BAGHDAD - Parliament on Sunday suspended legal immunity for secular Sunni lawmaker Mithal Alusi, opening him up to possible felony charges for traveling to Israel last week to participate in an international counterterrorism conference.

"Are you holding me accountable for not hiding secrets? For being honest? For not walking behind the curtains?" he demanded of his colleagues Sunday. "It is better than visiting in secret."

Alusi is the only Iraqi politician in recent years to publicly visit Israel, a country declared an enemy of state by Iraqi law, and he used the occasion last week to accuse Iran of sponsoring terrorism and interfering in Iraqi affairs. At the end of his appearance, he called for relations with Israel and other nations to fight terrorism.

"Partnership between Iraq, Israel, Jordan, Kuwait, Turkey and the U.S. will ensure that we have the correct information and can respond fast," the Jerusalem Post quoted him as saying.

Alusi is a maverick figure in Iraqi politics and a staunch nationalist who advocates American-style democracy and continued cooperation with the U.S. military to limit Iranian influence in the region. A former expatriate, in 2002 he briefly seized Iraq's embassy in Berlin. German commandos stormed the building, and he spent 13 months in prison.

His first visit to Israel, in 2004, got him booted from Ahmed Chalabi's Iraqi National Congress; he ran as an independent and won a seat in parliament anyway.
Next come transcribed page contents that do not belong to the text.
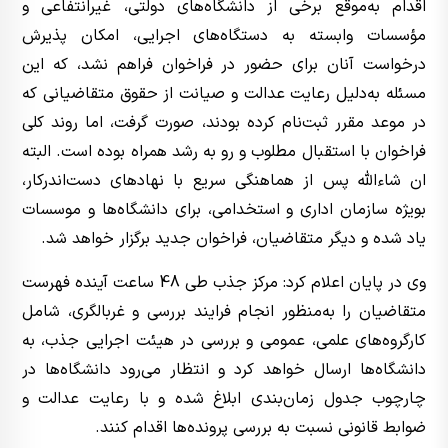
اقدام به‌موقع برخی از دانشگاه‌های دولتی، غیرانتفاعی و
مؤسسات وابسته به دستگاه‌های اجرایی، امکان پذیرش
درخواست آنان برای حضور در فراخوان فراهم نشد، که این
مسئله به‌دلیل رعایت عدالت و صیانت از حقوق متقاضیانی که
در موعد مقرر ثبت‌نام کرده بودند، صورت گرفت، اما روند کلی
فراخوان با استقبال مطلوب و رو به رشد همراه بوده است. البته
ان شاءالله پس از هماهنگی سریع با نهادهای دست‌اندرکار،
بویژه سازمان اداری و استخدامی، برای دانشگاه‌ها و موسسات
یاد شده و دیگر متقاضیان، فراخوان جدید برگزار خواهد شد.
وی در پایان اعلام کرد: مرکز جذب طی 48 ساعت آینده فهرست
متقاضیان را به‌منظور انجام فرایند بررسی و غربالگری، شامل
کارگروه‌های علمی، عمومی و بررسی در هیئت اجرایی جذب، به
دانشگاه‌ها ارسال خواهد کرد و انتظار می‌رود دانشگاه‌ها در
چارچوب جدول زمان‌بندی ابلاغ ‌شده و با رعایت عدالت و
ضوابط قانونی نسبت به بررسی پرونده‌ها اقدام کنند.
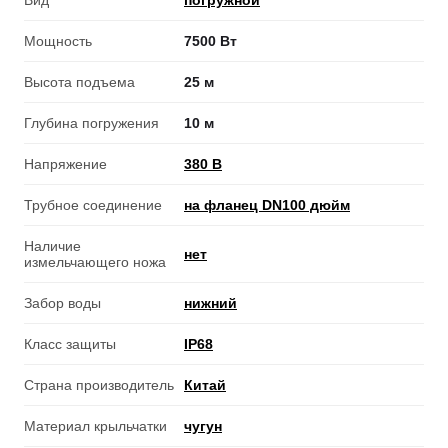
Вид
погружной
Мощность
7500 Вт
Высота подъема
25 м
Глубина погружения
10 м
Напряжение
380 В
Трубное соединение
на фланец DN100 дюйм
Наличие
нет
измельчающего ножа
Забор воды
нижний
Класс защиты
IP68
Страна производитель
Китай
Материал крыльчатки
чугун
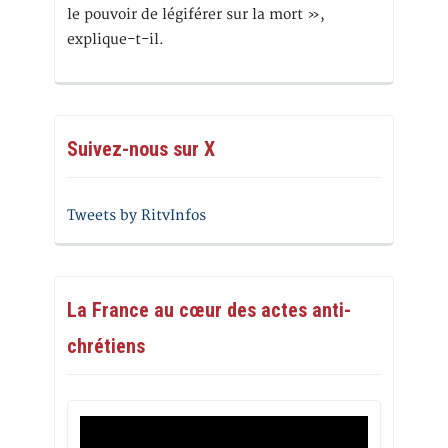
le pouvoir de légiférer sur la mort »,
explique-t-il.
Suivez-nous sur X
Tweets by RitvInfos
La France au cœur des actes anti-
chrétiens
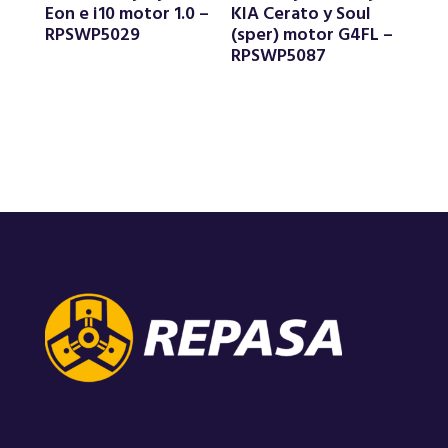
Eon e i10 motor 1.0 –
KIA Cerato y Soul
RPSWP5029
(sper) motor G4FL –
RPSWP5087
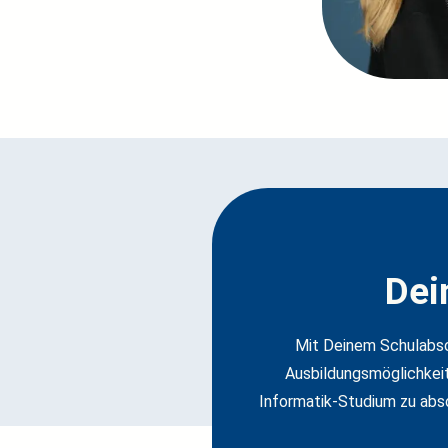
Dei
Mit Deinem Schulabsch
Ausbildungsmöglichkei
Informatik-Studium zu abs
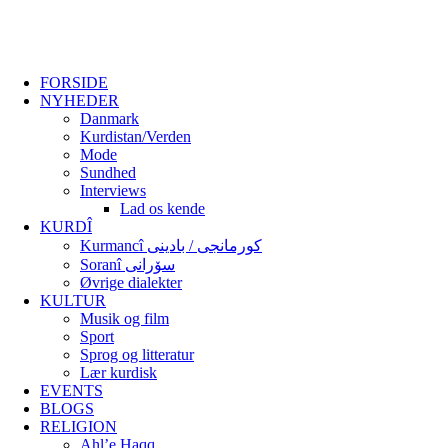
FORSIDE
NYHEDER
Danmark
Kurdistan/Verden
Mode
Sundhed
Interviews
Lad os kende
KURDÎ
Kurmancî کورمانجی / بادینی
Soranî سۆرانی
Øvrige dialekter
KULTUR
Musik og film
Sport
Sprog og litteratur
Lær kurdisk
EVENTS
BLOGS
RELIGION
Ahl’e Haqq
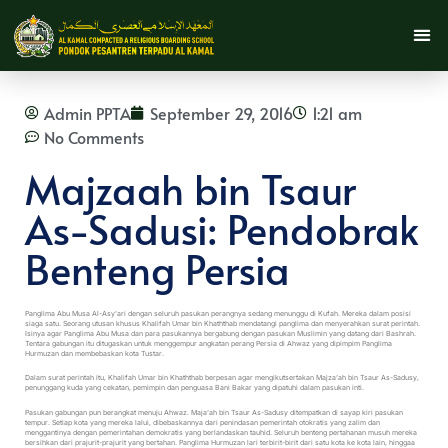
Admin PPTA
September 29, 2016
1:21 am
No Comments
Majzaah bin Tsaur
As-Sadusi: Pendobrak
Benteng Persia
Panglima Abu Musa Al-Asy’ari dengan seluruh pasukan perangnya sedang menunggu di Kufah. Mereka dalam posisi
siaga satu. Seorang utusan khusus Khalifah Umar bin Khaththab mendatangi panglima dan menyerahkan surat perintah.
Isinya agar Panglima Abu Musa dan para pasukannya bergabung dengan pasukan Muslimin yang datang dari Bashrah.
Tentara gabungan itu ditugaskan untuk menggempur angkatan perang Persia di Ahwaz yang dipimpim Panglima
Hurmuzan dan membebaskan kota Tustar.
Dalam surat perintah itu, Khalifah Umar bin Khaththab berpesan agar mengikutsertakan Majza’ah bin Tsaur As-Sadusy,
penunggang kuda yang cekatan, pemimpin dan penguasa Bani Bakar yang dipatuhi dalam pasukan inti.
Pasukan gabungan pun berangkat menuju Ahwaz. Maja’ah bin Tsaur As-Sadusy ditempatkan di sayap kiri pasukan
tempur. Setiap kota yang mereka lalui, dibebaskannya dari penindasan pemerintah otokratis yang zalim dan
menggantinya dengan pemerintahan demokratis yang berlandaskan tauhid. Seluruh benteng pertahanan musuh mereka
bersihkan dari prajurit-prajurit yang bertahan. Panglima Hurmuzan lari terbirit-birit dari satu kota ke kota lain, hinggaa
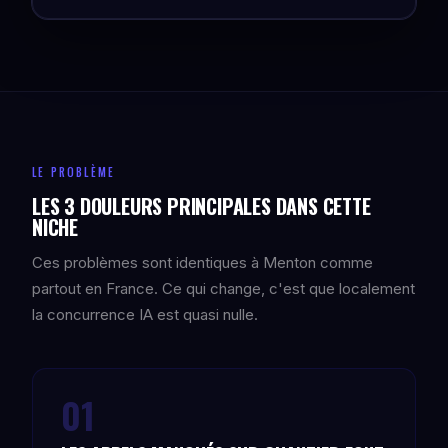
LE PROBLÈME
LES 3 DOULEURS PRINCIPALES DANS CETTE
NICHE
Ces problèmes sont identiques à Menton comme
partout en France. Ce qui change, c'est que localement
la concurrence IA est quasi nulle.
01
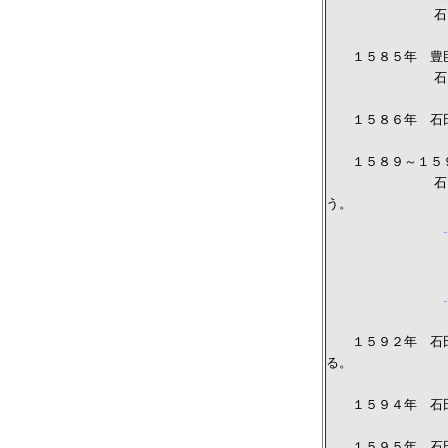
石田三成はその
１５８５年 豊臣
石田三成が五奉
１５８６年 石田
１５８９～１５
石田三成が奥州
う。
【太閤検地
田畑の面積
１５９２年 石田
る。
１５９４年 石田
１５９５年 石田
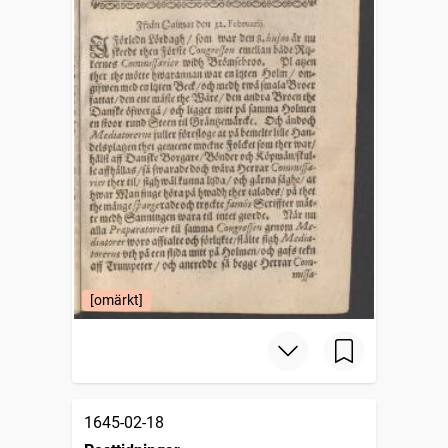
[omärkt]
1645-02-18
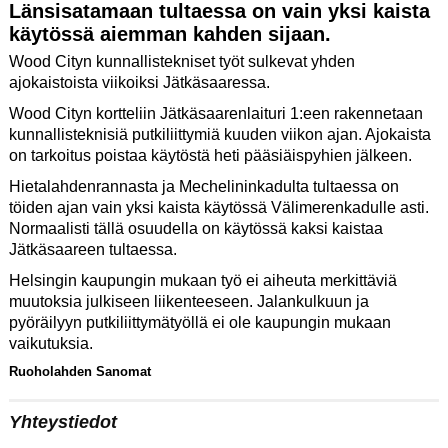
Länsisatamaan tultaessa on vain yksi kaista
käytössä aiemman kahden sijaan.
Wood Cityn kunnallistekniset työt sulkevat yhden
ajokaistoista viikoiksi Jätkäsaaressa.
Wood Cityn kortteliin Jätkäsaarenlaituri 1:een rakennetaan
kunnallisteknisiä putkiliittymiä kuuden viikon ajan. Ajokaista
on tarkoitus poistaa käytöstä heti pääsiäispyhien jälkeen.
Hietalahdenrannasta ja Mechelininkadulta tultaessa on
töiden ajan vain yksi kaista käytössä Välimerenkadulle asti.
Normaalisti tällä osuudella on käytössä kaksi kaistaa
Jätkäsaareen tultaessa.
Helsingin kaupungin mukaan työ ei aiheuta merkittäviä
muutoksia julkiseen liikenteeseen. Jalankulkuun ja
pyöräilyyn putkiliittymätyöllä ei ole kaupungin mukaan
vaikutuksia.
Ruoholahden Sanomat
Yhteystiedot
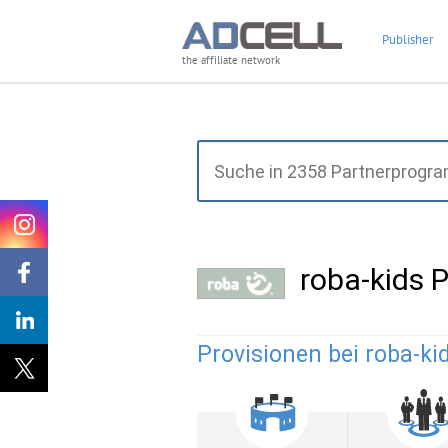
Publisher
the affiliate network
roba-kids
Provisionen bei roba-kid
Two of his sons were killed in 2005 in an apparent attempt on his life.

Ali al-Adeeb of Prime Minister Nouri al-Maliki's Dawa Party opened Sunday's session by suggesting Alusi's recent comments might be "part of an undisclosed plan to subdue our proud society to gradually accept what it rejects by principle." Ayad al-Samarrai, of the Iraqi Islamic Party, called Alusi's visit a betrayal of his oath of office because "the Zionist entity is described as an enemy of the state of Iraq in Iraqi law."